The Dragon Round (Dragon #1)(71)
Herse’s stomach burbles. Nevertheless, he thinks, this is a disgusting business. Where did the soldier even find an Aydeni woman? Most Aydeni left the city long ago, encouraged by the interrogations of those the army picked up. And he’s no prize. He might have a dozen teeth. Why has he made Herse do this to him?
Herse almost smiles. His soldier couldn’t resist.
The general serves.
The woman returns the ball sharply off the wall. His return is weak, and she puts away her fourth point. A half minute later she gets her fifth.
She isn’t stopping between points, serving as soon as the returned ball touches her hands. So he slows the game down, volleying not to win the point but to push her increasingly off balance. He won’t try to overpower her as she expected. He’ll wait until she makes a mistake. He feints to one side, and she gives just enough for him to get the ball past her on her other side. The crowd sees she’s lost the advantage. He tries the same ploy again, an insult really, and she counters, but twice more he does it, moving her farther to one side, then practically rolls it past her to the other. With the slightest smile, she appreciates his change in tactics then responds in kind. The crowd leans forward, waiting for one to strike fatally. For a long time, they’re tied at five.
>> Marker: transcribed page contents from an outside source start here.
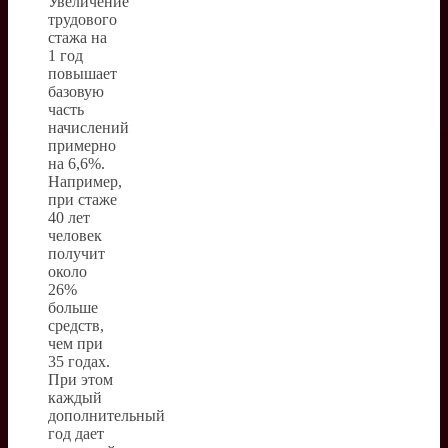
Увеличение
трудового
стажа на
1 год
повышает
базовую
часть
начислений
примерно
на 6,6%.
Например,
при стаже
40 лет
человек
получит
около
26%
больше
средств,
чем при
35 годах.
При этом
каждый
дополнительный
год дает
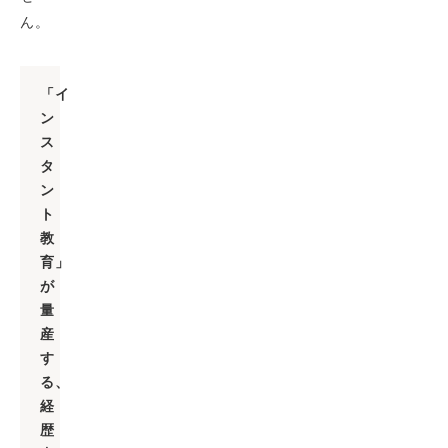
ん。
「イ
ン
ス
タ
ン
ト
教
育」
が
量
産
す
る、
経
歴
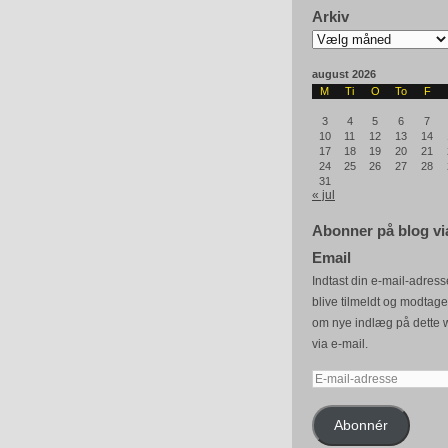
Arkiv
Arkiv
august 2026
M
Ti
O
To
F
3
4
5
6
7
10
11
12
13
14
17
18
19
20
21
24
25
26
27
28
31
« jul
Abonner på blog vi
Email
Indtast din e-mail-adresse
blive tilmeldt og modtag
om nye indlæg på dette 
via e-mail.
E-
mail-
adresse
Abonnér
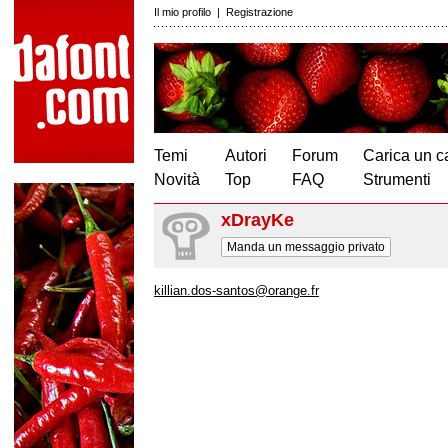
Il mio profilo
|
Registrazione
Temi
Autori
Forum
Carica un c
Novità
Top
FAQ
Strumenti
xDrayKe
Manda un messaggio privato
killian.dos-santos@orange.fr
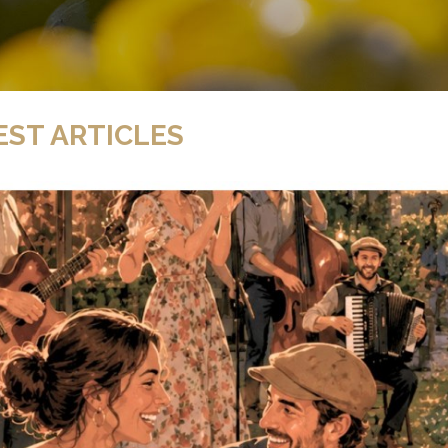
EST ARTICLES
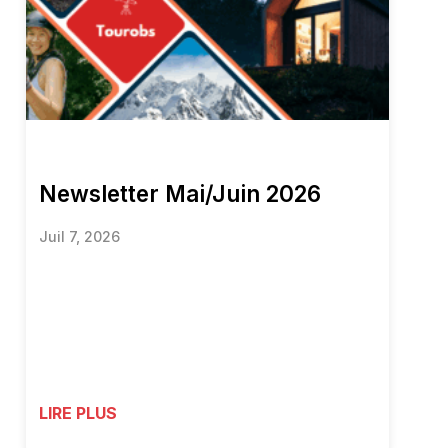
Newsletter Mai/Juin 2026
Juil 7, 2026
LIRE PLUS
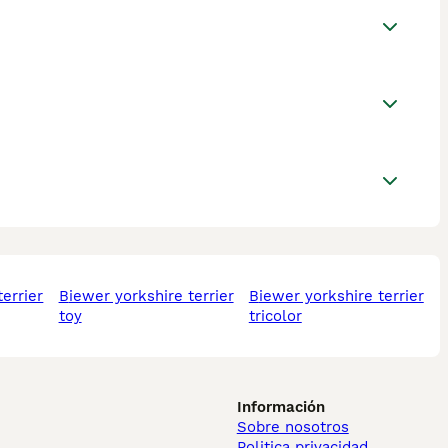
biewer yorkshire terrier
biewer yorkshire terrier
toy
tricolor
Información
Sobre nosotros
Politica privacidad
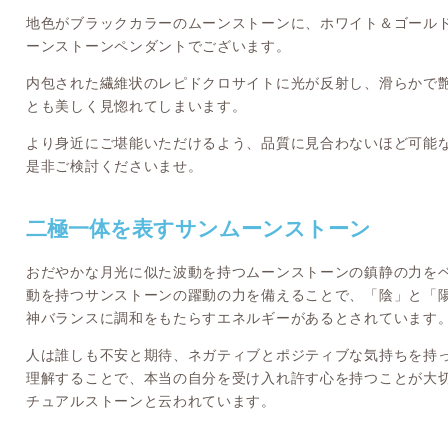
地色がブラックカラーのムーンストーンに、ホワイト＆ゴール
ーンストーンペンダントでございます。
内包された繊維状のレピドクロサイトに光が反射し、滑らかで
とも美しく見惚れてしまいます。
より身近にご堪能いただけるよう、品質に見合わないほど可能
是非ご検討くださいませ。
二極一体を表すサンムーンストーン
おだやかな月光に似た波動を持つムーンストーンの鎮静の力を
動を持つサンストーンの躍動の力を備えることで、「陰」と「
神バランスに調和をもたらすエネルギーがあるとされています
人は誰しも不安と期待、ネガティブとポジティブな気持ちを持
理解することで、本当の自分を受け入れ許す心を持つことが大
チュアルストーンと云われています。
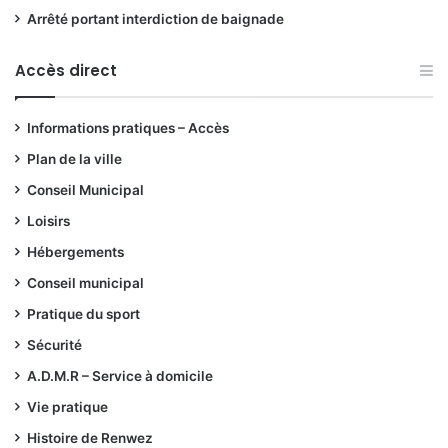
Arrêté portant interdiction de baignade
Accès direct
Informations pratiques – Accès
Plan de la ville
Conseil Municipal
Loisirs
Hébergements
Conseil municipal
Pratique du sport
Sécurité
A.D.M.R – Service à domicile
Vie pratique
Histoire de Renwez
As the lovers, tied up and hooded, are dragged through the broken door into the hallway, Herse pictures the soldier begging for her life. Rego, ever measured, responds, “She won’t be killed. She’ll be questioned.” Rego turns to the Aydeni. “And afterward, you’ll be released. You aren’t a spy, are you?” The bag tips up and shakes. “Good,” he says. She’s reassured. The soldier doesn’t say that “afterward” never has a set date. From that point, they come quietly.
Herse is about to put away his point when the painter cries out, “Ho!” and Herse mishits the ball. The woman charges and fires it past him, and she keeps running at him. Does she have something in her hands? Herse grabs her wrists, locks them together, and swings her around to use her as a shield in case the painter is coming at him from behind. He isn’t, and the crowd is preoccupied with the faceless figures being led out of the lodging house to the wagon.
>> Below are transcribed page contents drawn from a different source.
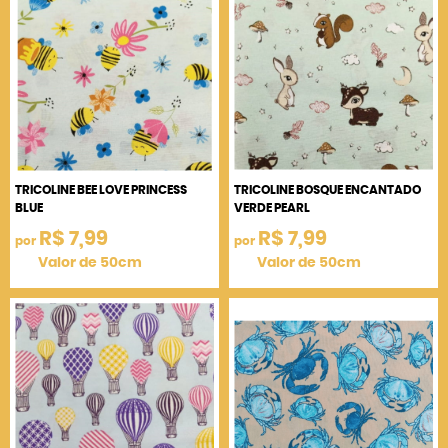
TRICOLINE BEE LOVE PRINCESS
TRICOLINE BOSQUE ENCANTADO
BLUE
VERDE PEARL
R$ 7,99
R$ 7,99
por
por
Valor de 50cm
Valor de 50cm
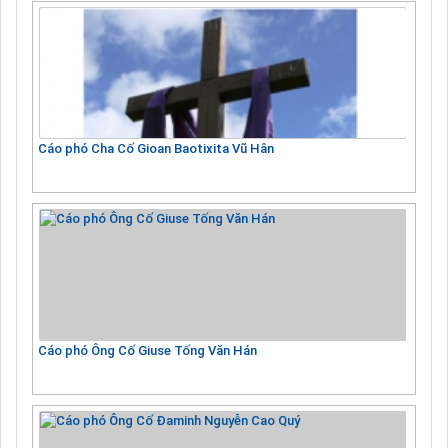
Cáo phó Cha Cố Gioan Baotixita Vũ Hân
Cáo phó Ông Cố Giuse Tống Văn Hán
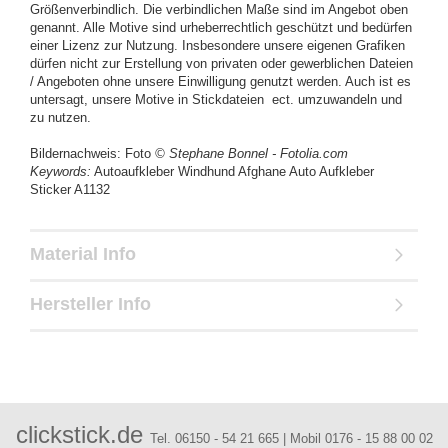
Größenverbindlich. Die verbindlichen Maße sind im Angebot oben
genannt. Alle Motive sind urheberrechtlich geschützt und bedürfen
einer Lizenz zur Nutzung. Insbesondere unsere eigenen Grafiken
dürfen nicht zur Erstellung von privaten oder gewerblichen Dateien
/ Angeboten ohne unsere Einwilligung genutzt werden. Auch ist es
untersagt, unsere Motive in Stickdateien ect. umzuwandeln und
zu nutzen.
Bildernachweis: Foto
© Stephane Bonnel - Fotolia.com
Keywords:
Autoaufkleber Windhund Afghane Auto Aufkleber
Sticker A1132
Material Info
Hersteller Info
clickstick.de
Tel. 06150 - 54 21 665 | Mobil 0176 - 15 88 00 02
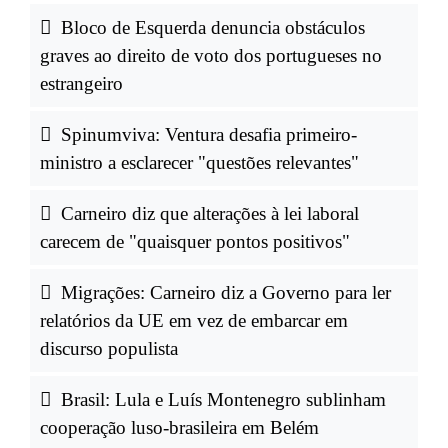
Bloco de Esquerda denuncia obstáculos
graves ao direito de voto dos portugueses no
estrangeiro
Spinumviva: Ventura desafia primeiro-
ministro a esclarecer "questões relevantes"
Carneiro diz que alterações à lei laboral
carecem de "quaisquer pontos positivos"
Migrações: Carneiro diz a Governo para ler
relatórios da UE em vez de embarcar em
discurso populista
Brasil: Lula e Luís Montenegro sublinham
cooperação luso-brasileira em Belém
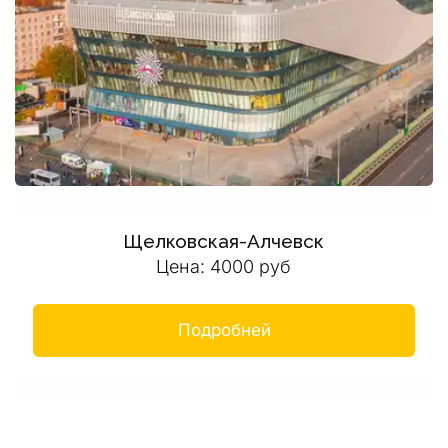
Щелковская-Алчевск
Цена: 4000 руб
Подробней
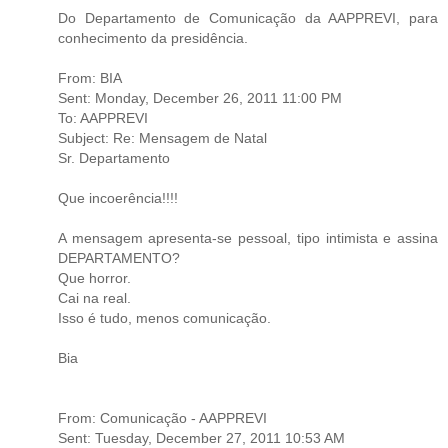
Do Departamento de Comunicação da AAPPREVI, para
conhecimento da presidência.
From: BIA
Sent: Monday, December 26, 2011 11:00 PM
To: AAPPREVI
Subject: Re: Mensagem de Natal
Sr. Departamento
Que incoerência!!!!
A mensagem apresenta-se pessoal, tipo intimista e assina
DEPARTAMENTO?
Que horror.
Cai na real.
Isso é tudo, menos comunicação.
Bia
From: Comunicação - AAPPREVI
Sent: Tuesday, December 27, 2011 10:53 AM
“Don’t worry,” she says, “I’m not like you. Lots of people aren’t.”
“Let’s see,” he says, letting her go.
One of the boys has started to cry. Herse squats beside him. Many are asking, “What have they done?” but the boy puts it more simply, “Are they the bad people?”
“Yes,” Herse says. “We try to keep them outside the walls, but they’re sneaky. Like rats. Sometimes they get inside, and what do you do when a rat gets inside?”
“Eat it!”
“Exactly,” Herse says. “We gobble them up.” He makes a chomping motion with one hand. This amuses the boy. Herse clasps the boy’s shoulder.
The crowd jeers the lovers. The boy’s brother retrieves the ball and winds up to throw it at the soldier. Herse plucks the ball from his hand. “No need for that, though. If you want to help, keep your eyes open. See something. Say something. That’s how we caught them, one of our own soldiers ensnared by an Aydeni. Do your duty better than he did.”
The boys salute. Herse stands and returns it smartly. He tosses them the ball and they run off as the lovers are locked in the wagon’s windowless cabinet.
The woman is still there. She says, “You’d eat your own to survive?”
“No,” he says. “I’d eat our own so you’d survive. And everyone here.”
The crowd approves and turns its jeering on her. He whispers, “You might run off as well. I’d eat you too, if you were worth eating.” He jogs to the wagon, waving good-bye, and climbs up beside Rego on the seat in front of the cabinet. The driver snaps the reins. The other soldiers walk alongside.
Rego scans a side street. “No patrols. Our information was good.”
Herse says, “Did they surrender or resist?”
“Neither,” Rego says. “That information was bad. The landlord was wrong. They weren’t there. Left yesterday. So we grabbed these two, who were squatting.” Herse gives him a look. “We had to grab someone,” Rego says.
“They’ll do,” Herse says. “Just keep the bags on. If the other two are smart, and we’re lucky, they’re already halfway to nowhere.” Good for them, he thinks. “Let’s go over the script for the Council.”
The Tripple Inn is notable for three things: cheap rooms, cheaper beer, and the cheapest secrets in the Harbor if, like Omer, you’re fluent in drunk.
Having ridden all night, he planned to go straight to sleep, but a man in the common room chooses Omer to tell his tale of woe to, and no one ever went broke trading in woe. He gets the man to tell him about a load of Meresi cinnamon that is stranded on the docks for want of harbor fees. Omer thinks the Shield could pick it up cheap, and that would mean an easy finder’s fee for him.
As he pours the man some wine to open the negotiation, the good half of Felic’s face slides into the doorway. He locates Omer, one side of his lips moves, and he disappears. A moment later three men take his place. If they haven’t spent time at the oars, they will, should their scars testify against them. The one with a half-red eye leads them to a table behind Omer, a hand on the hatchet tucked in his belt.